◆ Work request
Every entry below should be reproduced exactly; no picture is to be included.

◆ Provided material
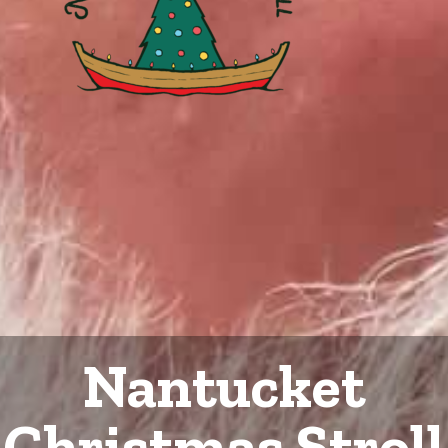
Nantucket
Christmas Stroll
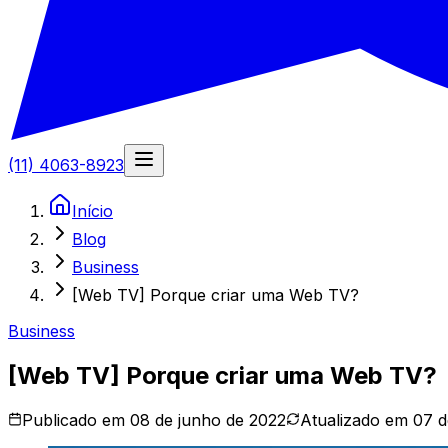
(11) 4063-8923
Início
Blog
Business
[Web TV] Porque criar uma Web TV?
Business
[Web TV] Porque criar uma Web TV?
Publicado em
08 de junho de 2022
Atualizado em
07 d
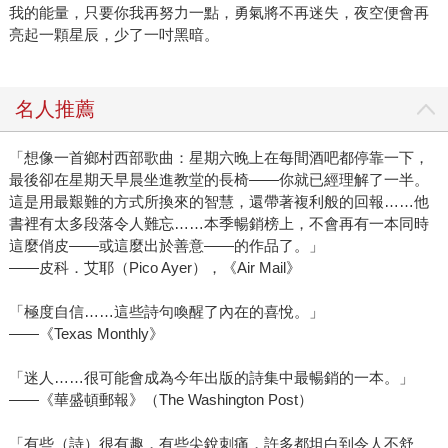
我的能量，只要你我再努力一點，勇氣將不再迷失，夜空便會再
亮起一顆星辰，少了一吋黑暗。
名人推薦
「想像一首鄉村西部歌曲：星期六晚上在每間酒吧都停靠一下，
最後卻在星期天早晨坐進教堂的長椅——你就已經理解了一半。
這是用最艱難的方式所換來的智慧，還帶著複利般的回報……他
書裡有太多段落令人難忘……本季暢銷榜上，不會再有一本同時
這麼俏皮——或這麼出於善意——的作品了。」
——皮科．艾耶（Pico Ayer），《Air Mail》
「極度自信……這些詩句喚醒了內在的喜悅。」
——《Texas Monthly》
「迷人……很可能會成為今年出版的詩集中最暢銷的一本。」
——《華盛頓郵報》（The Washington Post）
「有些（詩）很有趣，有些尖銳刺痛，許多都坦白到令人不舒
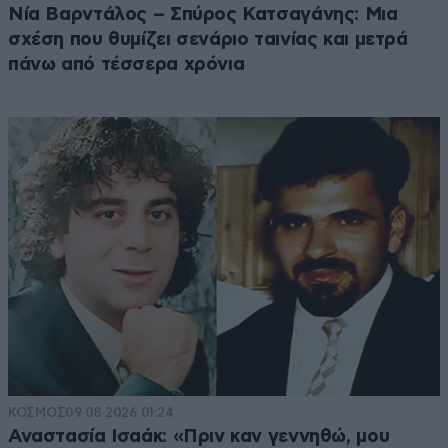
Νία Βαρντάλος – Σπύρος Κατσαγάνης: Μια
σχέση που θυμίζει σενάριο ταινίας και μετρά
πάνω από τέσσερα χρόνια
ΚΟΣΜΟΣ
09·08·2026 01:24
Αναστασία Ισαάκ: «Πριν καν γεννηθώ, μου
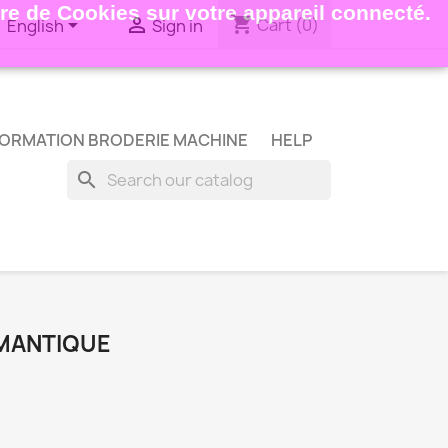
ture de Cookies sur votre appareil connecté.
shopping_cart


Cart
(0)
English
Sign in
ORMATION BRODERIE MACHINE
HELP
search
MANTIQUE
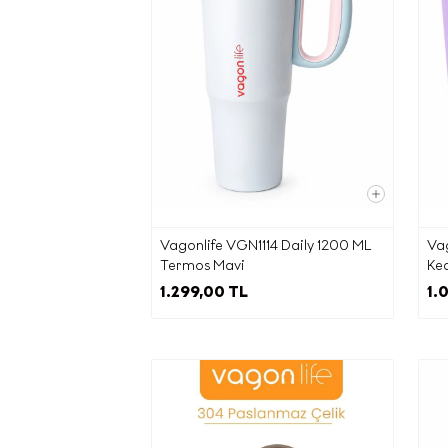
Pa
Tic
Vagonlife VGN1114 Daily 1200 ML
Vag
Termos Mavi
Ked
İntern
1.299,00 TL
1.
Belirt
f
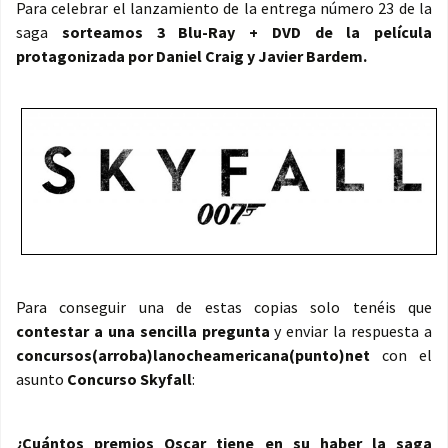
Para celebrar el lanzamiento de la entrega número 23 de la
saga
sorteamos 3 Blu-Ray + DVD de la película
protagonizada por Daniel Craig y Javier Bardem.
Para conseguir una de estas copias solo tenéis que
contestar a una sencilla pregunta
y enviar la respuesta a
concursos(arroba)lanocheamericana(punto)net
con el
asunto
Concurso Skyfall
:
¿Cuántos premios Oscar tiene en su haber la saga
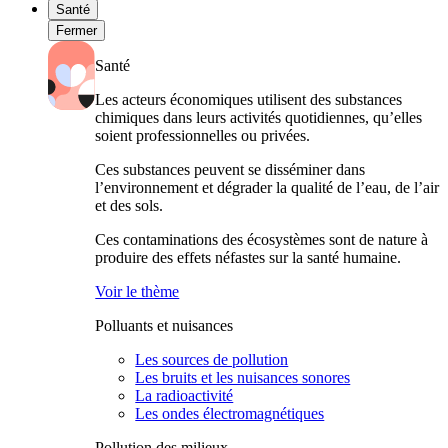
Santé
Fermer
Santé
Les acteurs économiques utilisent des substances
chimiques dans leurs activités quotidiennes, qu’elles
soient professionnelles ou privées.
Ces substances peuvent se disséminer dans
l’environnement et dégrader la qualité de l’eau, de l’air
et des sols.
Ces contaminations des écosystèmes sont de nature à
produire des effets néfastes sur la santé humaine.
Voir le thème
Polluants et nuisances
Les sources de pollution
Les bruits et les nuisances sonores
La radioactivité
Les ondes électromagnétiques
Pollution des milieux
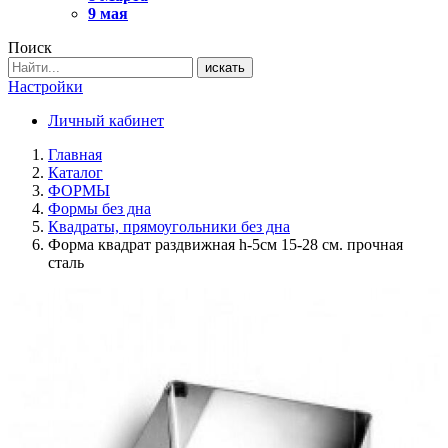
9 мая
Поиск
искать
Настройки
Личный кабинет
Главная
Каталог
ФОРМЫ
Формы без дна
Квадраты, прямоугольники без дна
Форма квадрат раздвижная h-5см 15-28 см. прочная
сталь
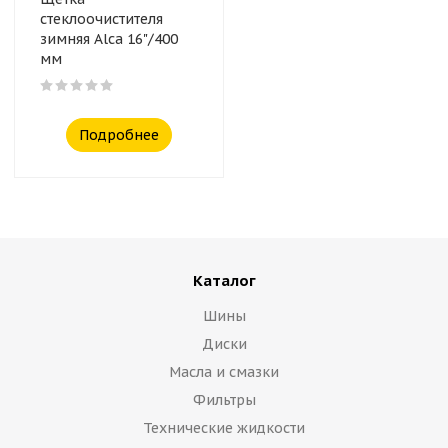
стеклоочистителя
зимняя Alca 16"/400
мм
Подробнее
Каталог
Шины
Диски
Масла и смазки
Фильтры
Технические жидкости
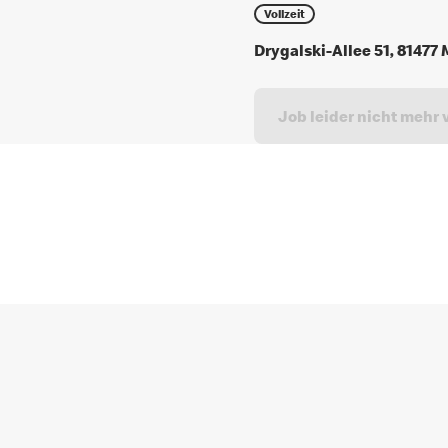
Vollzeit
Drygalski-Allee 51, 8147
Job leider nicht mehr 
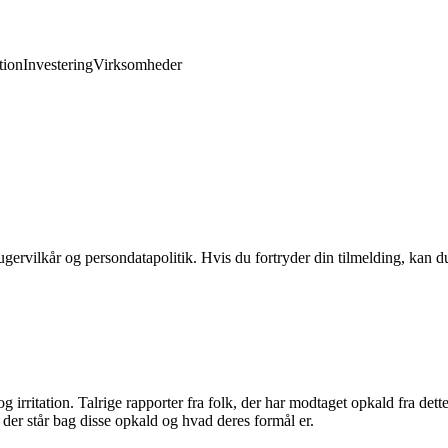
ion
Investering
Virksomheder
gervilkår og persondatapolitik. Hvis du fortryder din tilmelding, kan du
rritation. Talrige rapporter fra folk, der har modtaget opkald fra dett
 der står bag disse opkald og hvad deres formål er.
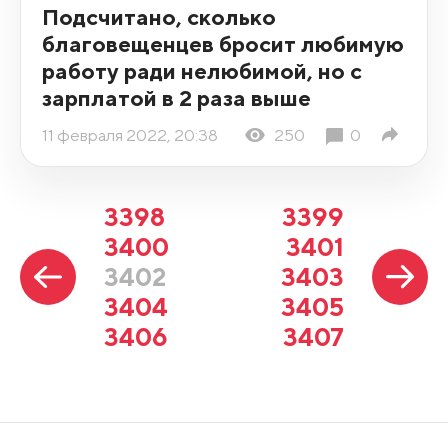
Подсчитано, сколько
благовещенцев бросит любимую
работу ради нелюбимой, но с
зарплатой в 2 раза выше
11 февраля 2022, 20:38
250
0
3398
3399
3400
3401
3402
3403
3404
3405
3406
3407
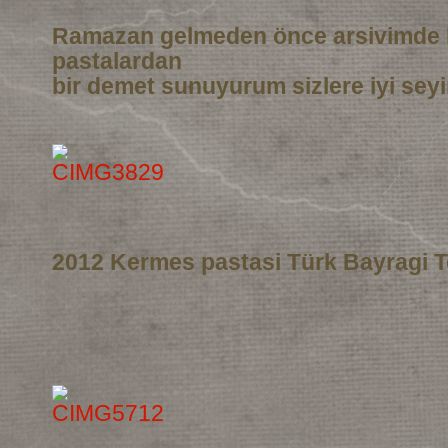
Ramazan gelmeden önce arsivimde 
pastalardan
bir demet sunuyurum sizlere iyi seyi
2012 Kermes pastasi Türk Bayragi T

◆ Task output
Nantucket
Christmas Stroll
(11) 4063-8923
Início
Blog
Business
[Web TV] Porque criar uma Web TV?
Business
[Web TV] Porque criar uma Web TV?
Publicado em
08 de junho de 2022
Atualizado em
07 d
我的能量，只要你我再努力一點，勇氣將不再迷失，夜空便會再
亮起一顆星辰，少了一吋黑暗。
名人推薦
「想像一首鄉村西部歌曲：星期六晚上在每間酒吧都停靠一下，
最後卻在星期天早晨坐進教堂的長椅——你就已經理解了一半。
這是用最艱難的方式所換來的智慧，還帶著複利般的回報……他
書裡有太多段落令人難忘……本季暢銷榜上，不會再有一本同時
這麼俏皮——或這麼出於善意——的作品了。」
——皮科．艾耶（Pico Ayer），《Air Mail》
「極度自信……這些詩句喚醒了內在的喜悅。」
——《Texas Monthly》
「迷人……很可能會成為今年出版的詩集中最暢銷的一本。」
——《華盛頓郵報》（The Washington Post）
「有些（詩）很有趣，有些尖銳刺痛，許多都坦白到令人不舒
Νία Βαρντάλος – Σπύρος Κατσαγάνης: Μια
σχέση που θυμίζει σενάριο ταινίας και μετρά
πάνω από τέσσερα χρόνια
ΚΟΣΜΟΣ
09·08·2026 01:24
Αναστασία Ισαάκ: «Πριν καν γεννηθώ, μου
ture de Cookies sur votre appareil connecté.
shopping_cart


Cart
(0)
English
Sign in
ORMATION BRODERIE MACHINE
HELP
search
MANTIQUE
Pa
Tic
Vagonlife VGN1114 Daily 1200 ML
Vag
Termos Mavi
Ked
İntern
1.299,00 TL
1.
Belirt
f
Para celebrar el lanzamiento de la entrega número 23 de la
saga
sorteamos 3 Blu-Ray + DVD de la película
protagonizada por Daniel Craig y Javier Bardem.
Para conseguir una de estas copias solo tenéis que
contestar a una sencilla pregunta
y enviar la respuesta a
concursos(arroba)lanocheamericana(punto)net
con el
asunto
Concurso Skyfall
:
¿Cuántos premios Oscar tiene en su haber la saga
Santé
Fermer
Santé
Les acteurs économiques utilisent des substances
chimiques dans leurs activités quotidiennes, qu’elles
soient professionnelles ou privées.
Ces substances peuvent se disséminer dans
l’environnement et dégrader la qualité de l’eau, de l’air
et des sols.
Ces contaminations des écosystèmes sont de nature à
produire des effets néfastes sur la santé humaine.
Voir le thème
Polluants et nuisances
Les sources de pollution
Les bruits et les nuisances sonores
La radioactivité
Les ondes électromagnétiques
Pollution des milieux
9 мая
Поиск
искать
Настройки
Личный кабинет
Главная
Каталог
ФОРМЫ
Формы без дна
Квадраты, прямоугольники без дна
Форма квадрат раздвижная h-5см 15-28 см. прочная
сталь
стеклоочистителя
зимняя Alca 16"/400
мм
Подробнее
Каталог
Шины
Диски
Масла и смазки
Фильтры
Технические жидкости
Vollzeit
Drygalski-Allee 51, 8147
Job leider nicht mehr 
ion
Investering
Virksomheder
gervilkår og persondatapolitik. Hvis du fortryder din tilmelding, kan du
rritation. Talrige rapporter fra folk, der har modtaget opkald fra dett
 der står bag disse opkald og hvad deres formål er.
Подсчитано, сколько
благовещенцев бросит любимую
работу ради нелюбимой, но с
зарплатой в 2 раза выше
11 февраля 2022, 20:38
250
0
3398
3399
3400
3401
3402
3403
3404
3405
3406
3407
Ramazan gelmeden önce arsivimde 
pastalardan
bir demet sunuyurum sizlere iyi seyi
2012 Kermes pastasi Türk Bayragi T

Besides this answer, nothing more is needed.